In [1]:
import numpy as np
import pandas as pd

import tensorflow as tf
import sklearn
import xgboost

import matplotlib.pyplot as plt

In [2]:
from sklearn.datasets import fetch_kddcup99

dataset_name = "http"
dataset = fetch_kddcup99(subset=dataset_name)

In [3]:
(X, y) = (dataset.data, dataset.target)

print(f"Features: {dataset.feature_names}")
print(f"Targets: {dataset.target_names}")

print(dataset.DESCR)

Features: ['duration', 'src_bytes', 'dst_bytes']
Targets: ['labels']
.. _kddcup99_dataset:

Kddcup 99 dataset
-----------------

The KDD Cup '99 dataset was created by processing the tcpdump portions
of the 1998 DARPA Intrusion Detection System (IDS) Evaluation dataset,
created by MIT Lincoln Lab [2]_. The artificial data (described on the `dataset's
homepage <https://kdd.ics.uci.edu/databases/kddcup99/kddcup99.html>`_) was
generated using a closed network and hand-injected attacks to produce a
large number of different types of attack with normal activity in the
background. As the initial goal was to produce a large training set for
supervised learning algorithms, there is a large proportion (80.1%) of
abnormal data which is unrealistic in real world, and inappropriate for
unsupervised anomaly detection which aims at detecting 'abnormal' data, i.e.:

* qualitatively different from normal data
* in large minority among the observations.

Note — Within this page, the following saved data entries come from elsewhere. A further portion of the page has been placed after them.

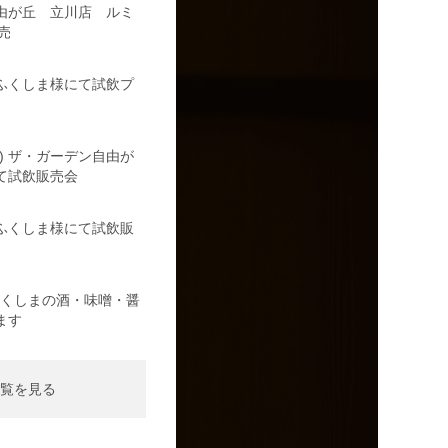
由が丘 立川店 ルミ
売
の駅ふくしま様にて試飲プ
日) ザ・ガーデン自由が
て試飲販売会
の駅ふくしま様にて試飲販
日)ふくしまの酒・味噌・醤
ます
覧を見る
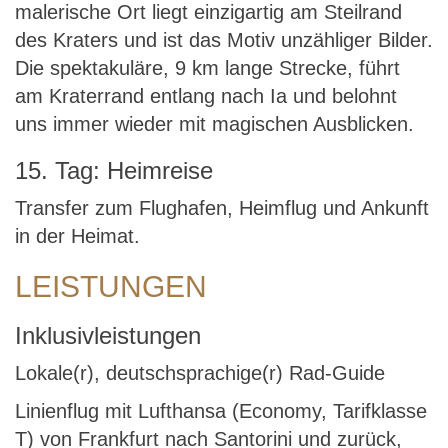
malerische Ort liegt einzigartig am Steilrand
des Kraters und ist das Motiv unzähliger Bilder.
Die spektakuläre, 9 km lange Strecke, führt
am Kraterrand entlang nach Ia und belohnt
uns immer wieder mit magischen Ausblicken.
15. Tag: Heimreise
Transfer zum Flughafen, Heimflug und Ankunft
in der Heimat.
LEISTUNGEN
Inklusivleistungen
Lokale(r), deutschsprachige(r) Rad-Guide
Linienflug mit Lufthansa (Economy, Tarifklasse
T) von Frankfurt nach Santorini und zurück,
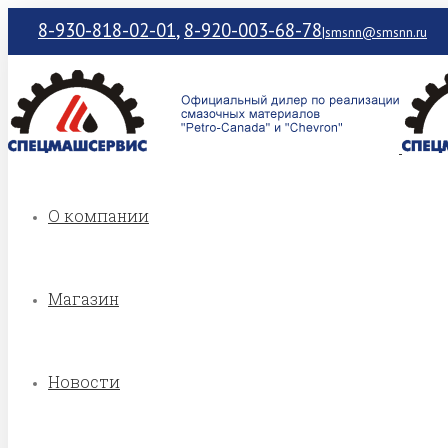
8-930-818-02-01
,
8-920-003-68-78
|
smsnn@smsnn.ru
О компании
Магазин
Новости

We thus transform the KDD Data set into two diff

In [4]:
np.unique(y)

array([b'back.', b'ipsweep.', b'normal.', b'phf.', b'satan.'],
      dtype=object)

In [5]:
X.shape

(58725, 3)

In [6]:
# preprocess y by one-hot encoding it
y_regular = y
y = pd.get_dummies(y).to_numpy()

y

array([[0, 0, 1, 0, 0],
       [0, 0, 1, 0, 0],
       [0, 0, 1, 0, 0],
       ...,
       [0, 0, 1, 0, 0],
       [0, 0, 1, 0, 0],
       [0, 0, 1, 0, 0]], dtype=uint8)

In [7]:
y_regular

array([b'normal.', b'normal.', b'normal.', ..., b'normal.', b'normal.',
       b'normal.'], dtype=object)

In [8]:
X

array([[-2.3025850929940455, 5.199049364889368, 8.60338923611281],
       [-2.3025850929940455, 5.476881874464279, 6.1864143640514095],
       [-2.3025850929940455, 5.460010955546024, 7.198258368620619],
       ...,
       [-2.3025850929940455, 5.313698468586339, 7.090160165637395],
       [-2.3025850929940455, 5.6736668507515775, 7.090160165637395],
       [-2.3025850929940455, 5.3895282466014205, 7.118097238459137]],
      dtype=object)

In [9]:
from sklearn.model_selection import train_test_split
from sklearn.preprocessing import StandardScaler, MinMaxScaler
from sklearn.pipeline import Pipeline

train_ratio = 0.80
(X_train, X_ideal, y_train, y_ideal) = train_test_split(X, y, test_size=(1.0 - train_ratio))
(X_val, X_test, y_val, y_test) = train_test_split(X_ideal, y_ideal, test_size=0.5)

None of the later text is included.